> [Assignment]: Among the entries that follow, find every line with the word "août" and list it.

※ ※ ※

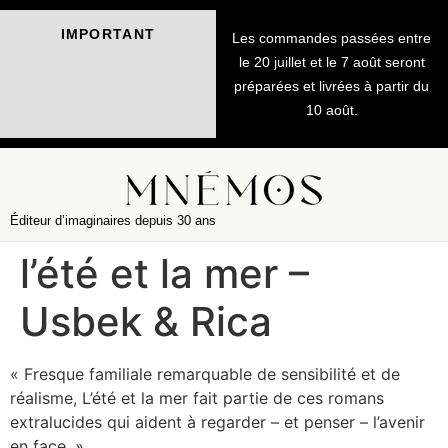
IMPORTANT
Les commandes passées entre
le 20 juillet et le 7 août seront
préparées et livrées à partir du
10 août.
Éditeur d’imaginaires depuis 30 ans
l’été et la mer –
Usbek & Rica
« Fresque familiale remarquable de sensibilité et de
réalisme, L’été et la mer fait partie de ces romans
extralucides qui aident à regarder – et penser – l’avenir
en face. »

※ ※ ※

> [Exercise answer]:
le 20 juillet et le 7 août seront
10 août.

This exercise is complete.